We went for lunch, which was the more affordable option. We were served seven courses and it was clear that the food had been meticulously prepared using very fresh and high quality ingredients, with perfection in mind. Take for example the appetizer – what a beauty to behold and ‘spring’ immediately comes to mind. It featured lots of different preparation methods, textures and tastes which somehow went well together. My favourite course was the baby tuna sashimi with marinated egg yolk sauce. It was simple, but the tuna was very fresh, melt in your mouth and more importantly, the egg yolk sauce complemented it so well that I was trying to get every last drop of it.
Honke Owariya Soba, Kyoto
This is one of the oldest restaurants in Kyoto, with over 500 years of history and it continues to serve some of the best soba. We went to the original restaurant which certainly looks and feels its age, but this is part of the charm. We were sat on the first floor where the table (and perhaps even the floor) seemed to be slanting. I have never been a fan of cold noodles, but we decided to order a set of cold and another set of hot soba. When I tasted the cold soba in this restaurant, I realized that I wasn’t a fan because I hadn’t tried the good stuff before! There were lots of ingredients to go with the soba and the sauce was tasty yet clear and refreshing. My husband and I ended up fighting to have more of the cold soba rather than the boring old hot soup noodles.
Ramen Street, Kyoto
If you’re a fan of ramen, I highly recommend visiting the ‘ramen street’ on the 10th floor of the Kyoto train station. The whole floor is dedicated to ramen and the moment we stepped out of the elevator, it smelled amazing. We randomly tried one of the stalls which seemed popular. We joined a queue, thinking that we were heading into the restaurant. Instead, when we reached the front of the queue, we realized that we had to order our food from a machine. Luckily, there were tiny pictures to guide us and we managed to place our order and were promptly seated to enjoy our slurpingly delicious, piping hot ramen.
Maisen Tonkatsu, Tokyo
Deep fried pork cutlets, anyone? Maisen is one of the most popular tonkatsu places in Tokyo. The restaurant is located in a former public bathhouse. When we were there for lunch, there was a very long queue, snaking through the front door and up the stairs.
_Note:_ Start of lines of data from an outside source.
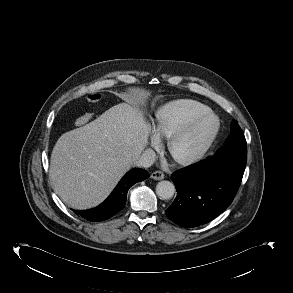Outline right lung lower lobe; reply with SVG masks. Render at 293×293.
<instances>
[{
	"mask_svg": "<svg viewBox=\"0 0 293 293\" xmlns=\"http://www.w3.org/2000/svg\"><path fill=\"white\" fill-rule=\"evenodd\" d=\"M148 177L149 173L146 170L134 168L125 174L110 196L102 204L89 210H74V213L82 216L88 221H103L109 219L124 208L128 189L135 183L143 181Z\"/></svg>",
	"mask_w": 293,
	"mask_h": 293,
	"instance_id": "1",
	"label": "right lung lower lobe"
}]
</instances>
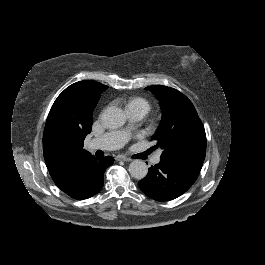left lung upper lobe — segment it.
Wrapping results in <instances>:
<instances>
[{
  "mask_svg": "<svg viewBox=\"0 0 265 265\" xmlns=\"http://www.w3.org/2000/svg\"><path fill=\"white\" fill-rule=\"evenodd\" d=\"M157 96L162 120L152 136L163 152L161 159L203 162L206 155L204 126L192 102L176 89L155 85L147 87Z\"/></svg>",
  "mask_w": 265,
  "mask_h": 265,
  "instance_id": "1",
  "label": "left lung upper lobe"
}]
</instances>
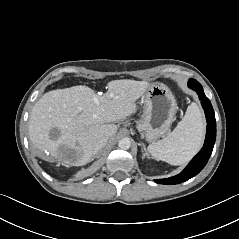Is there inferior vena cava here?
I'll list each match as a JSON object with an SVG mask.
<instances>
[{"label":"inferior vena cava","instance_id":"obj_1","mask_svg":"<svg viewBox=\"0 0 239 239\" xmlns=\"http://www.w3.org/2000/svg\"><path fill=\"white\" fill-rule=\"evenodd\" d=\"M108 142V139L107 138H102L98 141L97 143V150H101Z\"/></svg>","mask_w":239,"mask_h":239}]
</instances>
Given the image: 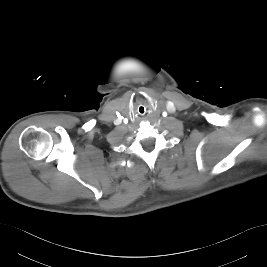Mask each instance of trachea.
I'll use <instances>...</instances> for the list:
<instances>
[{"label":"trachea","mask_w":267,"mask_h":267,"mask_svg":"<svg viewBox=\"0 0 267 267\" xmlns=\"http://www.w3.org/2000/svg\"><path fill=\"white\" fill-rule=\"evenodd\" d=\"M138 114H140L141 116L146 114L145 108L144 106H139V108L137 109Z\"/></svg>","instance_id":"trachea-1"}]
</instances>
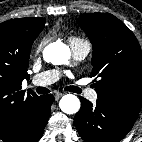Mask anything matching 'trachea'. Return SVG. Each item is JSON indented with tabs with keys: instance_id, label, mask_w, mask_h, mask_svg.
<instances>
[{
	"instance_id": "trachea-1",
	"label": "trachea",
	"mask_w": 142,
	"mask_h": 142,
	"mask_svg": "<svg viewBox=\"0 0 142 142\" xmlns=\"http://www.w3.org/2000/svg\"><path fill=\"white\" fill-rule=\"evenodd\" d=\"M36 91H37L38 94H47V93L50 92V90L45 88V87H39V88L36 89ZM67 91H71V92H74V93H81L82 90L80 88L76 87V86H69L67 88Z\"/></svg>"
}]
</instances>
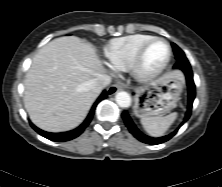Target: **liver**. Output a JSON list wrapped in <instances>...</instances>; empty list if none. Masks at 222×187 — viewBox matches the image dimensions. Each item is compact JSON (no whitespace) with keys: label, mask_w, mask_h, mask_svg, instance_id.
Wrapping results in <instances>:
<instances>
[{"label":"liver","mask_w":222,"mask_h":187,"mask_svg":"<svg viewBox=\"0 0 222 187\" xmlns=\"http://www.w3.org/2000/svg\"><path fill=\"white\" fill-rule=\"evenodd\" d=\"M104 72L94 47L75 36L42 47L26 74L24 106L43 130L63 132L85 119L97 98L90 83Z\"/></svg>","instance_id":"1"}]
</instances>
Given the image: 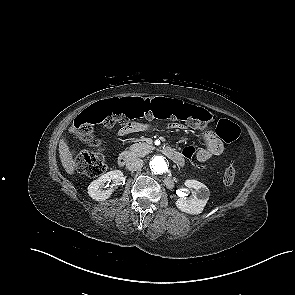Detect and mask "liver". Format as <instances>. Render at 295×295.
<instances>
[{
	"label": "liver",
	"mask_w": 295,
	"mask_h": 295,
	"mask_svg": "<svg viewBox=\"0 0 295 295\" xmlns=\"http://www.w3.org/2000/svg\"><path fill=\"white\" fill-rule=\"evenodd\" d=\"M59 154H60L61 163H62L65 171L70 175L74 174L75 161L73 159V155L69 149V146L65 142V139L60 140Z\"/></svg>",
	"instance_id": "liver-1"
}]
</instances>
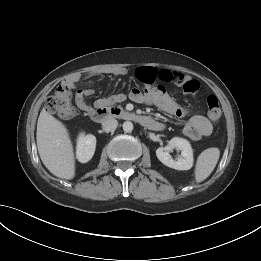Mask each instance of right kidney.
Here are the masks:
<instances>
[{
    "instance_id": "ca27d5eb",
    "label": "right kidney",
    "mask_w": 261,
    "mask_h": 261,
    "mask_svg": "<svg viewBox=\"0 0 261 261\" xmlns=\"http://www.w3.org/2000/svg\"><path fill=\"white\" fill-rule=\"evenodd\" d=\"M96 147V137L94 135L80 134L77 139L76 157L79 162L86 163L94 155Z\"/></svg>"
}]
</instances>
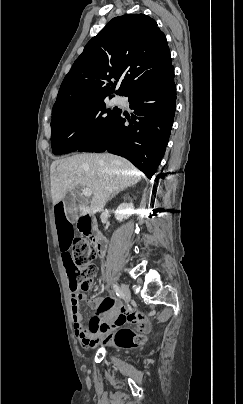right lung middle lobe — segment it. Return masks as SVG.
Wrapping results in <instances>:
<instances>
[{"mask_svg":"<svg viewBox=\"0 0 243 404\" xmlns=\"http://www.w3.org/2000/svg\"><path fill=\"white\" fill-rule=\"evenodd\" d=\"M102 97L52 117L51 142L55 155L78 150L97 136L120 109L106 108Z\"/></svg>","mask_w":243,"mask_h":404,"instance_id":"dd1d6c3e","label":"right lung middle lobe"}]
</instances>
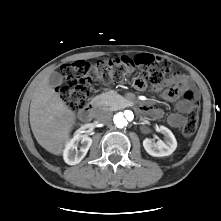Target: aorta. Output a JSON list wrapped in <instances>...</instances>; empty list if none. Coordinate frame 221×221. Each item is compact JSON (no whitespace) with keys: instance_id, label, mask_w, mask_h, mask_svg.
Instances as JSON below:
<instances>
[{"instance_id":"obj_1","label":"aorta","mask_w":221,"mask_h":221,"mask_svg":"<svg viewBox=\"0 0 221 221\" xmlns=\"http://www.w3.org/2000/svg\"><path fill=\"white\" fill-rule=\"evenodd\" d=\"M134 119V113L131 110H125L124 112H119L114 116V123L118 128H123Z\"/></svg>"}]
</instances>
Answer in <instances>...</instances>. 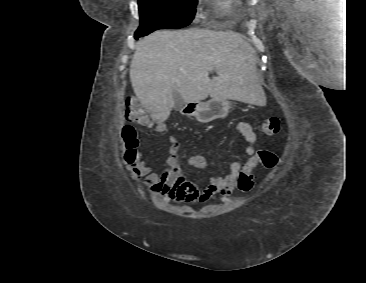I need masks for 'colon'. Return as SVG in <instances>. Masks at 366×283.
I'll list each match as a JSON object with an SVG mask.
<instances>
[{
	"label": "colon",
	"instance_id": "1",
	"mask_svg": "<svg viewBox=\"0 0 366 283\" xmlns=\"http://www.w3.org/2000/svg\"><path fill=\"white\" fill-rule=\"evenodd\" d=\"M125 116L130 122L137 124L147 123L144 110L135 99H128L126 101ZM280 130L281 121L278 117L267 118L259 125V131L267 136L276 135ZM123 136L129 148L126 158L127 161H131L135 156L134 148L137 146L138 140L134 129L129 126L125 127ZM259 164L267 169H274L278 165V157L275 153L268 150H259L255 157L246 163L244 169L239 175L237 186L241 192L247 193L254 187L253 170Z\"/></svg>",
	"mask_w": 366,
	"mask_h": 283
}]
</instances>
We queued for about half an hour and were seated ahead of others because we were willing to sit at the bar. Our patience paid off – I’ve never had fried food like this before. The batter was crispy and light, while the meat itself was so juicy and tender that I could cut into it using my chopsticks. It was also not greasy and came with rice and salad, which helped me feel less guilty about having fried food.
Due to my hubby’s obsession with Kobe beef (the cows drink beer and get massages, he says), we stopped by Shin-Kobe on the way back from Hiroshima to Tokyo just to have Kobe beef. Kobe beef is wagyu beef reared in Kobe and is served in other places but we just wanted to have it in Kobe. Our logic was similar to the logic behind Guinness tasting better in Ireland. Wakkoqu, a teppanyaki restaurant which is popular for its beef is situated just outside the train station which made it the prime choice. Again, I highly recommend going during lunch time as the lunch sets are about half the price of the dinner menu.
We sat in front of the teppanyaki counter so that we can watch the chef in action. Our slabs of beef were well marbled but looked kind of small (130g) compared to the steaks we’ve had back in London. The chef removed the fat from the side and used this to grease the pan. He then cubed the beef and cooked them in a few batches. The beef was cooked to perfection – it was well seared but still rare on the inside and literally melted in my mouth. There were different options available – having the beef with fried garlic, salt, black pepper, mustard or a light sauce (sort of like a mix of soy sauce and vinegar). My preference was to have it with garlic or just on its own. Even though I was concerned about the adequacy of the meat quantity, I couldn’t finish my portion and gave the last couple of pieces to my husband who gladly devoured them. This was not because I have a small appetite, but because of the richness of the meat. The beef was served with rice, miso soup and vegetables which have been cooked in the meat’s juices, but the beef was definitely the star of the show.